__Exercise__
Your job is to print, exactly, the lines in the data below from the line with "american-women+chula-vista-ca app free" through the line with "Die Form verändert sich. Die Wirkung bleibt.", both included, and to omit any picture.

========================================================================

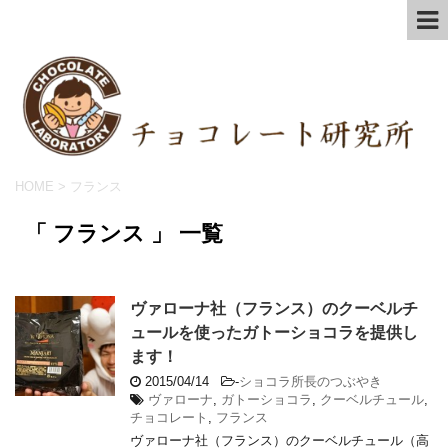
HOME
>
フランス
「 フランス 」 一覧
ヴァローナ社（フランス）のクーベルチ
ュールを使ったガトーショコラを提供し
ます！
2015/04/14
-
ショコラ所長のつぶやき
ヴァローナ
,
ガトーショコラ
,
クーベルチュール
,
チョコレート
,
フランス
ヴァローナ社（フランス）のクーベルチュール（高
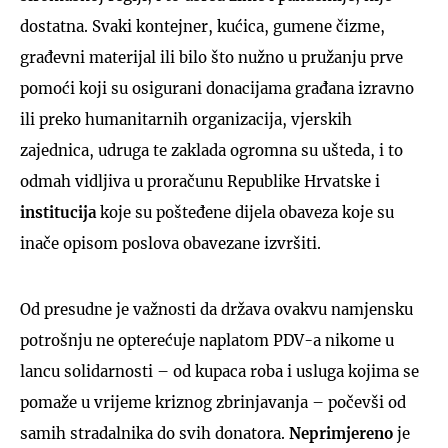
dostatna. Svaki kontejner, kućica, gumene čizme,
građevni materijal ili bilo što nužno u pružanju prve
pomoći koji su osigurani donacijama građana izravno
ili preko humanitarnih organizacija, vjerskih
zajednica, udruga te zaklada ogromna su ušteda, i to
odmah vidljiva u proračunu Republike Hrvatske i
institucija
koje su pošteđene dijela obaveza koje su
inače opisom poslova obavezane izvršiti.
Od presudne je važnosti da država ovakvu namjensku
potrošnju ne opterećuje naplatom PDV-a nikome u
lancu solidarnosti – od kupaca roba i usluga kojima se
pomaže u vrijeme kriznog zbrinjavanja – počevši od
samih stradalnika do svih donatora.
Neprimjereno
je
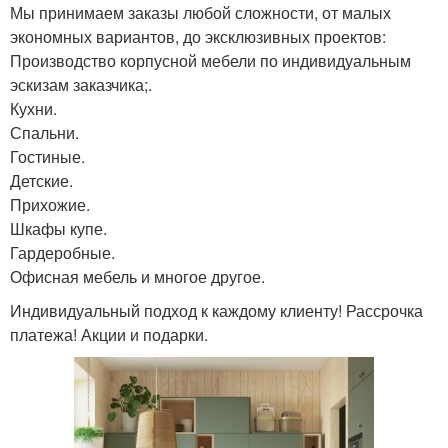
Мы принимаем заказы любой сложности, от малых
экономных вариантов, до эксклюзивных проектов:
Производство корпусной мебели по индивидуальным
эскизам заказчика;.
Кухни.
Спальни.
Гостиные.
Детские.
Прихожие.
Шкафы купе.
Гардеробные.
Офисная мебель и многое другое.
Индивидуальный подход к каждому клиенту! Рассрочка
платежа! Акции и подарки.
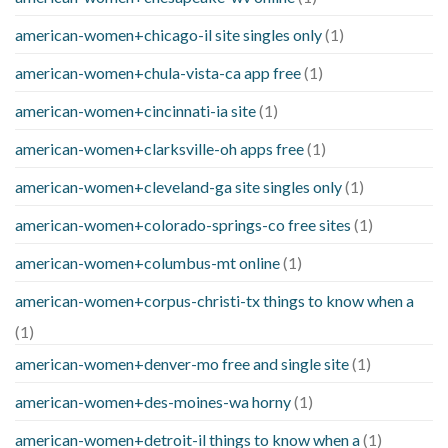
american-women+chicago-il site singles only
(1)
american-women+chula-vista-ca app free
(1)
american-women+cincinnati-ia site
(1)
american-women+clarksville-oh apps free
(1)
american-women+cleveland-ga site singles only
(1)
american-women+colorado-springs-co free sites
(1)
american-women+columbus-mt online
(1)
american-women+corpus-christi-tx things to know when a
(1)
american-women+denver-mo free and single site
(1)
american-women+des-moines-wa horny
(1)
american-women+detroit-il things to know when a
(1)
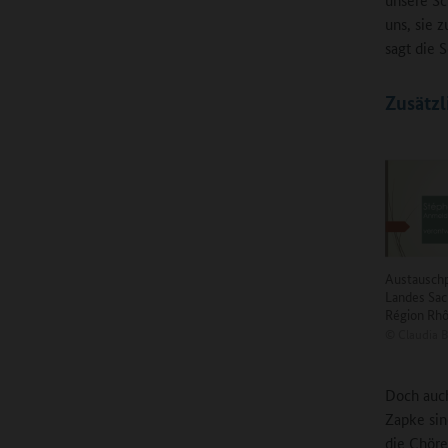
uns, sie z
sagt die S
Zusätzl
Austausch
Landes Sac
Région Rh
©
Claudia B
Doch auch
Zapke sin
die Chöre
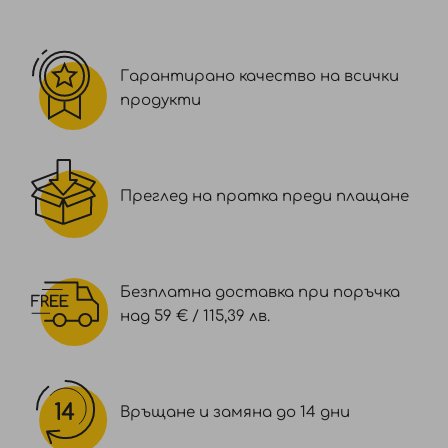
BRASSICAMIDOPROPYL DIMETHYLAMINE, COCO-
GLUCOSIDE, SODIUM CHLORIDE, GLYCERYL OLEATE,
SODIUM BENZOATE, GLYCOL DISTEARATE,
Гарантирано качество на всички
TRISODIUM ETHYLENEDIAMINE DISUCCINATE,
продукти
POLYQUATERNIUM-7, PHENETHYL BENZOATE,
SODIUM LAURATE, POLYQUATERNIUM-10, COCONUT
ACID, TETRASODIUM GLUTAMATE DIACETATE, GUAR
HYDROXYPROPYLTRIMONIUM CHLORIDE, CITRIC
Преглед на пратка преди плащане
ACID, GENIPA AMERICANA FRUIT EXTRACT, ALPHA-
ISOMETHYL IONONE, LINALOOL, CORN STARCH
MODIFIED, GLYCERYL STEARATE, TOCOPHEROL,
SODIUM HYDROXIDE, COUMARIN, HYDROLYZED
Безплатна доставка при поръчка
ADANSONIA DIGITATA SEED EXTRACT, GLYCINE SOJA
над 59 € / 115,39 лв.
OIL / GLYCINE SOJA (SOYBEAN) OIL
Връщане и замяна до 14 дни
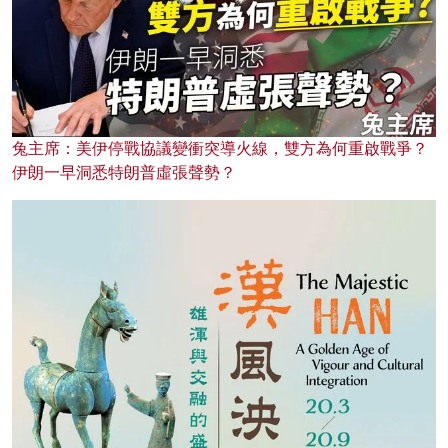
兔主席：美伊停戰協議變衝突導火線，雙方為何重啟戰爭？
伊朗一早洞悉特朗普虛張聲勢？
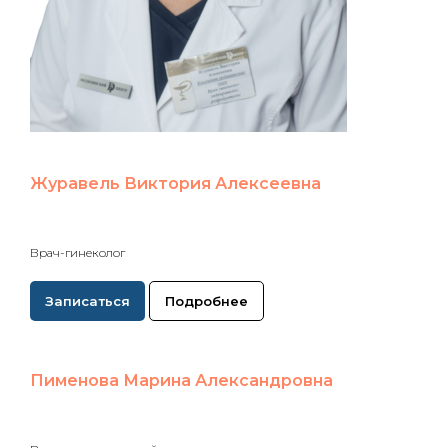
Журавель Виктория Алексеевна
Врач-гинеколог
Записаться
Подробнее
Пименова Марина Александровна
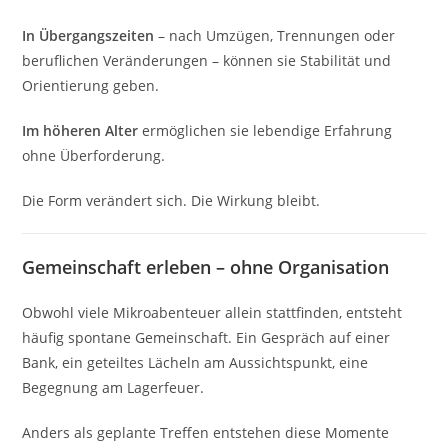
In Übergangszeiten
– nach Umzügen, Trennungen oder
beruflichen Veränderungen – können sie Stabilität und
Orientierung geben.
Im höheren Alter
ermöglichen sie lebendige Erfahrung
ohne Überforderung.
Die Form verändert sich. Die Wirkung bleibt.
Gemeinschaft erleben – ohne Organisation
Obwohl viele Mikroabenteuer allein stattfinden, entsteht
häufig spontane Gemeinschaft. Ein Gespräch auf einer
Bank, ein geteiltes Lächeln am Aussichtspunkt, eine
Begegnung am Lagerfeuer.
Anders als geplante Treffen entstehen diese Momente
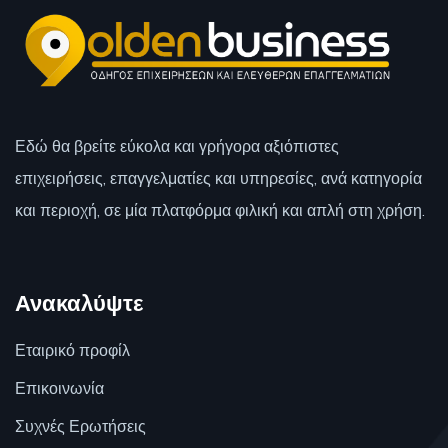
Εδώ θα βρείτε εύκολα και γρήγορα αξιόπιστες
επιχειρήσεις, επαγγελματίες και υπηρεσίες, ανά κατηγορία
και περιοχή, σε μία πλατφόρμα φιλική και απλή στη χρήση.
Ανακαλύψτε
Εταιρικό προφίλ
Επικοινωνία
Συχνές Ερωτήσεις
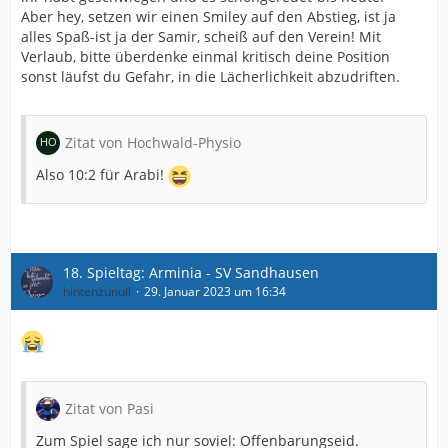
Aber hey, setzen wir einen Smiley auf den Abstieg, ist ja
alles Spaß-ist ja der Samir, scheiß auf den Verein! Mit
Verlaub, bitte überdenke einmal kritisch deine Position
sonst läufst du Gefahr, in die Lächerlichkeit abzudriften.
Zitat von Hochwald-Physio
Also 10:2 für Arabi!
18. Spieltag: Arminia - SV Sandhausen
hintenzunull
29. Januar 2023 um 16:34
Zitat von Pasi
Zum Spiel sage ich nur soviel: Offenbarungseid.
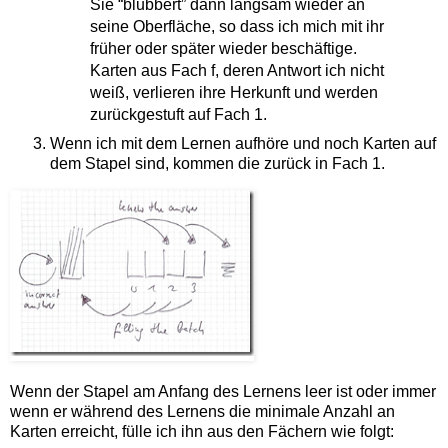
Sie “blubbert” dann langsam wieder an
seine Oberfläche, so dass ich mich mit ihr
früher oder später wieder beschäftige.
Karten aus Fach f, deren Antwort ich nicht
weiß, verlieren ihre Herkunft und werden
zurückgestuft auf Fach 1.
Wenn ich mit dem Lernen aufhöre und noch Karten auf
dem Stapel sind, kommen die zurück in Fach 1.
Wenn der Stapel am Anfang des Lernens leer ist oder immer
wenn er während des Lernens die minimale Anzahl an
Karten erreicht, fülle ich ihn aus den Fächern wie folgt:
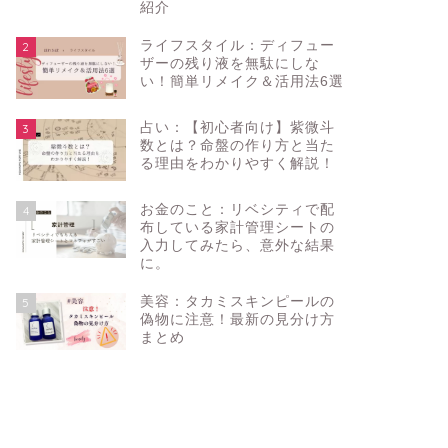
紹介
ライフスタイル：ディフュー
2
ザーの残り液を無駄にしな
い！簡単リメイク＆活用法6選
占い：【初心者向け】紫微斗
3
数とは？命盤の作り方と当た
る理由をわかりやすく解説！
お金のこと：リベシティで配
4
布している家計管理シートの
入力してみたら、意外な結果
に。
美容：タカミスキンピールの
5
偽物に注意！最新の見分け方
まとめ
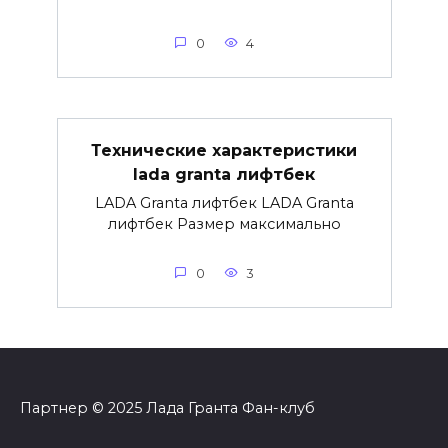
0
4
Технические характеристики
lada granta лифтбек
LADA Granta лифтбек LADA Granta
лифтбек Размер максимально
0
3
Партнер © 2025 Лада Гранта Фан-клуб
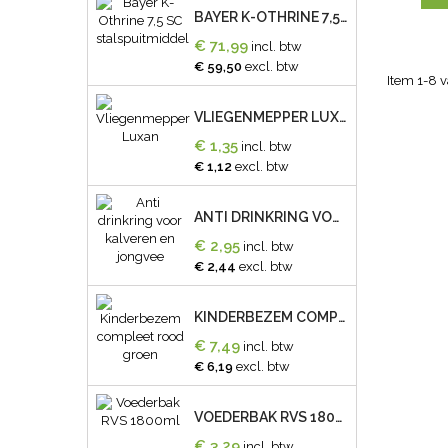
BAYER K-OTHRINE 7,5 SC STALSPUITMIDDEL
€ 71,99
incl. btw
€ 59,50
excl. btw
Item 1-8 v
VLIEGENMEPPER LUXAN
€ 1,35
incl. btw
€ 1,12
excl. btw
ANTI DRINKRING VOOR KALVEREN EN JONGVEE
€ 2,95
incl. btw
€ 2,44
excl. btw
KINDERBEZEM COMPLEET ROOD GROEN
€ 7,49
incl. btw
€ 6,19
excl. btw
VOEDERBAK RVS 1800ML
€ 3,29
incl. btw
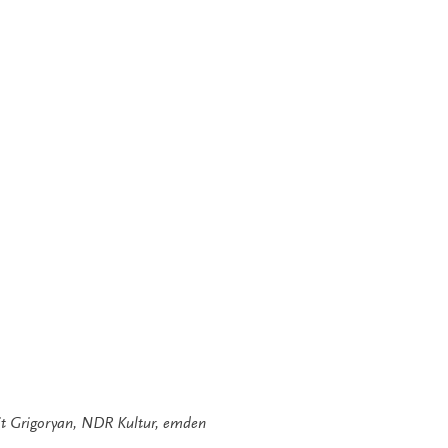
it Grigoryan
,
NDR Kultur
,
emden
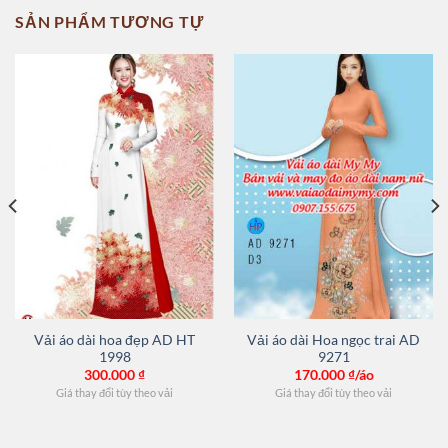
SẢN PHẨM TƯƠNG TỰ
Vải áo dài hoa đẹp AD HT
Vải áo dài Hoa ngọc trai AD
1998
9271
300.000
₫
170.000
₫/áo
Giá thay đổi tùy theo vải
Giá thay đổi tùy theo vải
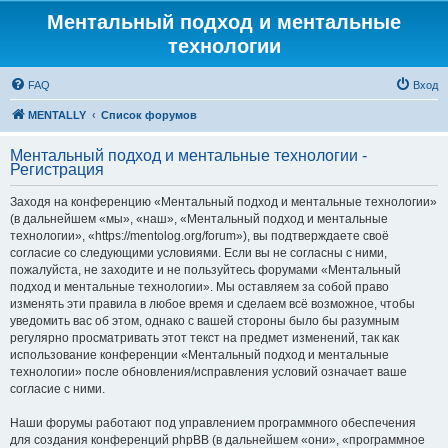
Ментальный подход и ментальные
технологии
FAQ
Вход
MENTALLY
Список форумов
Ментальный подход и ментальные технологии -
Регистрация
Заходя на конференцию «Ментальный подход и ментальные технологии»
(в дальнейшем «мы», «наш», «Ментальный подход и ментальные
технологии», «https://mentolog.org/forum»), вы подтверждаете своё
согласие со следующими условиями. Если вы не согласны с ними,
пожалуйста, не заходите и не пользуйтесь форумами «Ментальный
подход и ментальные технологии». Мы оставляем за собой право
изменять эти правила в любое время и сделаем всё возможное, чтобы
уведомить вас об этом, однако с вашей стороны было бы разумным
регулярно просматривать этот текст на предмет изменений, так как
использование конференции «Ментальный подход и ментальные
технологии» после обновления/исправления условий означает ваше
согласие с ними.
Наши форумы работают под управлением программного обеспечения
для создания конференций phpBB (в дальнейшем «они», «программное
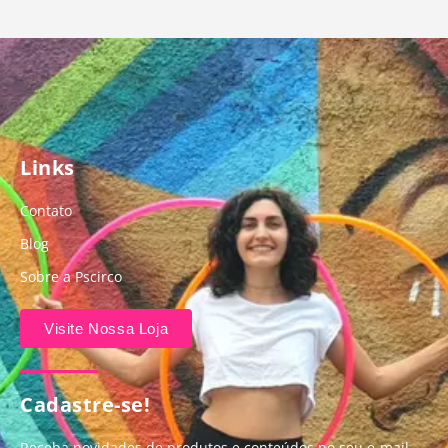
Links
Contato
Blog
Sobre a Pscirco
Visite Nossa Loja
Cadastre-se!
Receba novidades de produtos e conteúdos no seu e-mail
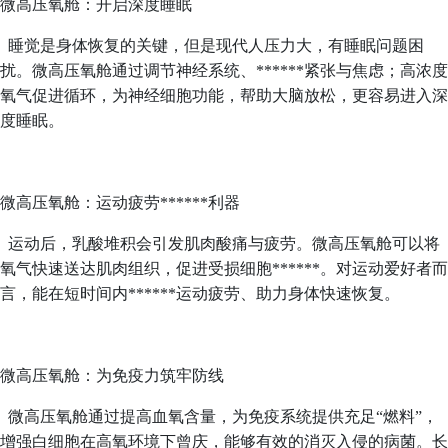
微高压氧舱：开启深度睡眠
睡觉是身体恢复的关键，但是现代人压力大，有睡眠问题困
扰。微高压氧舱通过调节神经系统、******紧张与焦虑；高浓度
氧气促进循环，为神经细胞功能，帮助大脑放松，更容易进入深
度睡眠。
微高压氧舱：运动疲劳******利器
运动后，乳酸堆积会引发肌肉酸痛与疲劳。微高压氧舱可以将
氧气快速送达肌肉组织，促进受损细胞******。对运动爱好者而
言，能在短时间内******运动疲劳、助力身体快速恢复。
微高压氧舱：为免疫力筑牢防线
微高压氧舱通过提高血氧含量，为免疫系统提供充足“燃料”，
增强白细胞在高氧环境下曾庆，能够有效的消灭入侵的病菌。长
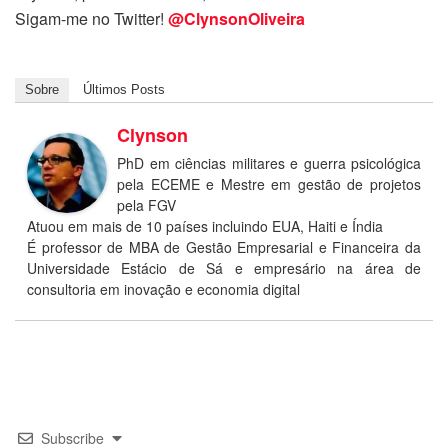
Sigam-me no Twitter!
@ClynsonOliveira
Sobre
Últimos Posts
Clynson
PhD em ciências militares e guerra psicológica
pela ECEME e Mestre em gestão de projetos
pela FGV
Atuou em mais de 10 países incluindo EUA, Haiti e Índia
É professor de MBA de Gestão Empresarial e Financeira da
Universidade Estácio de Sá e empresário na área de
consultoria em inovação e economia digital
Subscribe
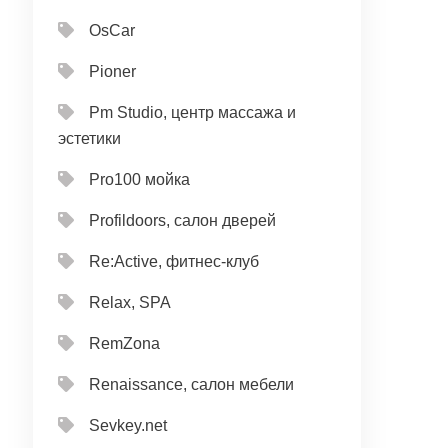
OsCar
Pioner
Pm Studio, центр массажа и
эстетики
Pro100 мойка
Profildoors, салон дверей
Re:Active, фитнес-клуб
Relax, SPA
RemZona
Renaissance, салон мебели
Sevkey.net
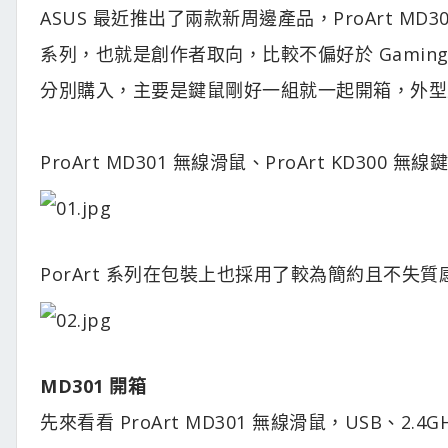
ASUS 最近推出了兩款新周邊產品，ProArt MD301
系列，也就是創作者取向，比較不偏好於 Gami
分別購入，主要是鍵鼠剛好一組就一起開箱，外型
ProArt MD301 無線滑鼠、ProArt KD300 無線
PorArt 系列在包裝上也採用了較為簡約且不失
MD301 開箱
先來看看 ProArt MD301 無線滑鼠，USB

========================================================================

__Solution to this exercise__
american-women+chula-vista-ca app free
(1)
american-women+cincinnati-ia site
(1)
american-women+clarksville-oh apps free
(1)
american-women+cleveland-ga site singles only
(1)
american-women+colorado-springs-co free sites
(1)
american-women+columbus-mt online
(1)
american-women+corpus-christi-tx things to know when a
(1)
american-women+denver-mo free and single site
(1)
american-women+des-moines-wa horny
(1)
american-women+detroit-il things to know when a
(1)
uns, sie z
sagt die S
Zusätzl
Austausch
Landes Sac
Région Rh
©
Claudia B
Doch auch
Zapke sin
die Chöre
BRASSICAMIDOPROPYL DIMETHYLAMINE, COCO-
GLUCOSIDE, SODIUM CHLORIDE, GLYCERYL OLEATE,
SODIUM BENZOATE, GLYCOL DISTEARATE,
Гарантирано качество на всички
TRISODIUM ETHYLENEDIAMINE DISUCCINATE,
продукти
POLYQUATERNIUM-7, PHENETHYL BENZOATE,
SODIUM LAURATE, POLYQUATERNIUM-10, COCONUT
ACID, TETRASODIUM GLUTAMATE DIACETATE, GUAR
HYDROXYPROPYLTRIMONIUM CHLORIDE, CITRIC
Преглед на пратка преди плащане
ACID, GENIPA AMERICANA FRUIT EXTRACT, ALPHA-
ISOMETHYL IONONE, LINALOOL, CORN STARCH
MODIFIED, GLYCERYL STEARATE, TOCOPHEROL,
SODIUM HYDROXIDE, COUMARIN, HYDROLYZED
Безплатна доставка при поръчка
ADANSONIA DIGITATA SEED EXTRACT, GLYCINE SOJA
над 59 € / 115,39 лв.
OIL / GLYCINE SOJA (SOYBEAN) OIL
Връщане и замяна до 14 дни
兔主席：美伊停戰協議變衝突導火線，雙方為何重啟戰爭？
伊朗一早洞悉特朗普虛張聲勢？
Журавель Виктория Алексеевна
Врач-гинеколог
Записаться
Подробнее
Пименова Марина Александровна
In Übergangszeiten
– nach Umzügen, Trennungen oder
beruflichen Veränderungen – können sie Stabilität und
Orientierung geben.
Im höheren Alter
ermöglichen sie lebendige Erfahrung
ohne Überforderung.
Die Form verändert sich. Die Wirkung bleibt.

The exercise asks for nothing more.